Prigozi folded the newspaper and shoved it into his coat pocket. A hideous peal of laughter burst from his lips.

Naomi and Moloch exchanged meaningful glances. The poet excused himself to take a walk.

Prigozi was easily persuaded to leave. On the way home they loitered before a number of dim-lit windows. A sign in a drugstore window, reading “Headquarters for drugs, trusses, and crutches,” attracted Prigozi’s attention. He was enthralled by it.

“I want a facsimile of that,” he shouted, dancing in front of the window and clapping his hands like a child clamoring for a bauble.

Arrived at his door, he turned to Moloch.

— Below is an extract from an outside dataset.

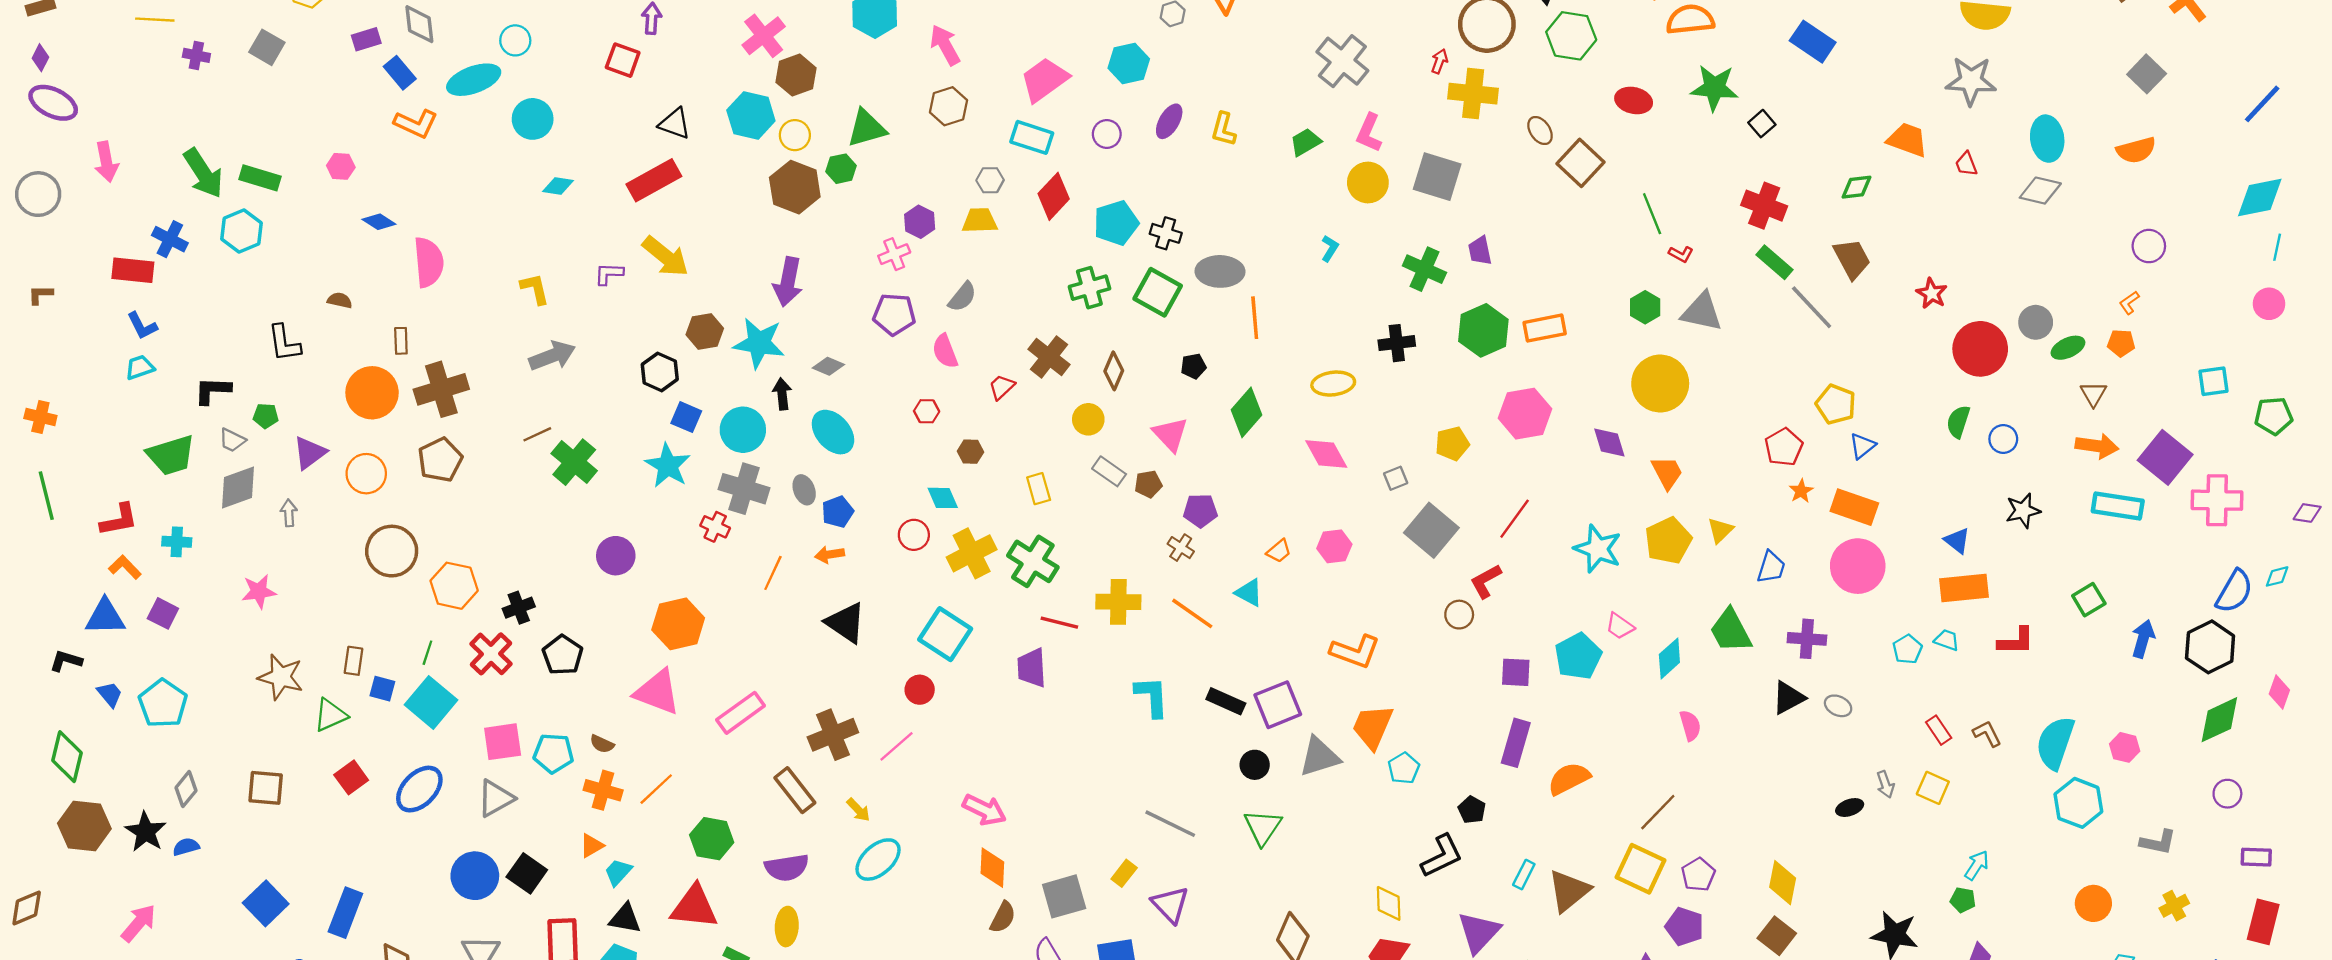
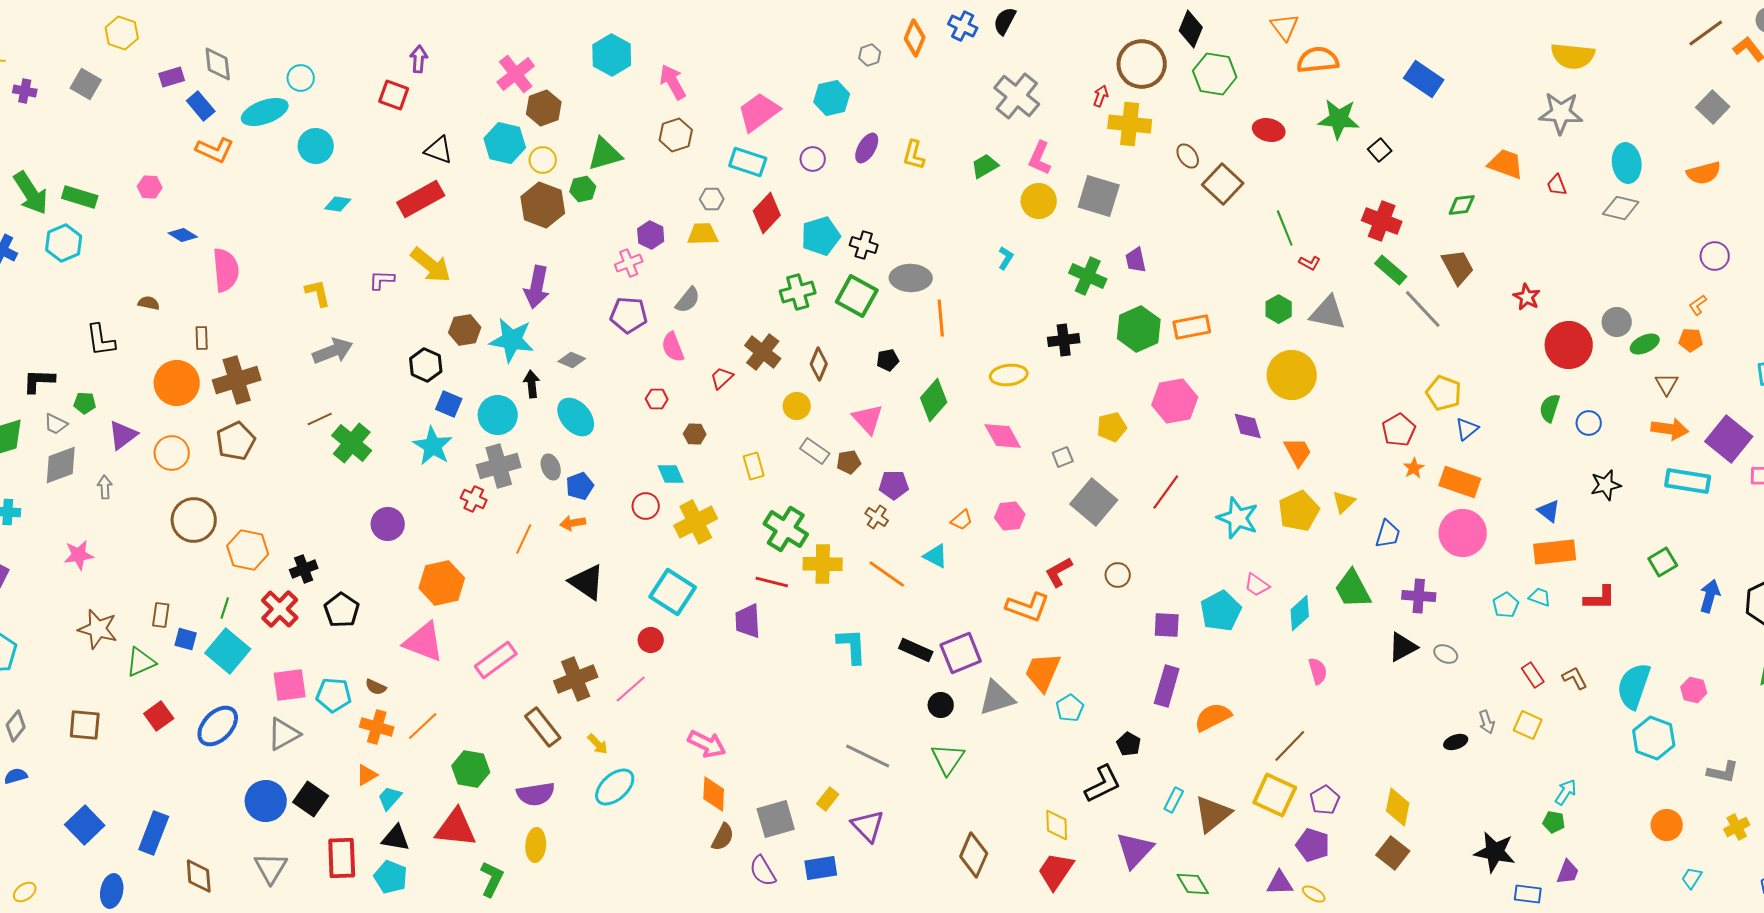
gray cross: (744, 489) -> (499, 466), turned -33
green cross: (1033, 561) -> (786, 529), moved
red L-shape: (1486, 581) -> (1059, 572), moved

“You take Naomi home, but mind you, don’t take her in the
 
subway. It snows chloride of lime there. Psst!” (He put a finger to his lips.) “That keeps the galoots and buzzards away! Psst!”

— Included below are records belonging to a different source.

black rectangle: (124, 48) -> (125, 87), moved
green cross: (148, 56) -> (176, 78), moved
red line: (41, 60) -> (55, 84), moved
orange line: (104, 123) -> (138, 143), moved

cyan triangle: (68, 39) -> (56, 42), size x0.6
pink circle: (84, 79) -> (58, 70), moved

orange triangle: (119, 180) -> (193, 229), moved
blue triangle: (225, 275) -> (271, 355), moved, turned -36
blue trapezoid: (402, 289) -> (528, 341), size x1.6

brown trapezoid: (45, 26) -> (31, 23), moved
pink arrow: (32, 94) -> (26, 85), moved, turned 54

Moloch escorted Naomi along Second Avenue in silence. It was only a few minutes’ walk from Prigozi’s place to hers. He intended to rush back to Prigozi immediately.

They passed once more the little Russian bookshop with a picture of Dostoevsky in the window. It was a veritable Christ reincarnated in the body of a moujik. Tears dropped languidly from the sockets of his eyes. Moloch tipped his hat, a gesture which, rapid and unobtrusive though it was, did not fail to catch Naomi’s eye.

The furnished room which Naomi called her home was situated on the third floor of an old brick house, above the “European” restaurant. The odor of the kitchen saturated the halls.

He said good night to her at the vestibule and pressed her hand warmly. She permitted her hand to remain in his. As they stood there John Dos Passos’ gong of a moon came up over Wee-hawken.

Naomi had extracted a promise from him to call on her soon.

“When you come,” she said, “knock softly.”

Moloch now strode with rapid steps in the direction whence they had come. “Knock softly,” he repeated to himself, his shadow already visualized athwart her threshold. He wondered if Prigozi had slashed his throat in the meantime. This speculation did not prevent him from making a mental note to purchase a collar in the morning so that he might make himself presentable. Presently he stepped into a telephone booth. He always telephoned Blanche when he had a good excuse.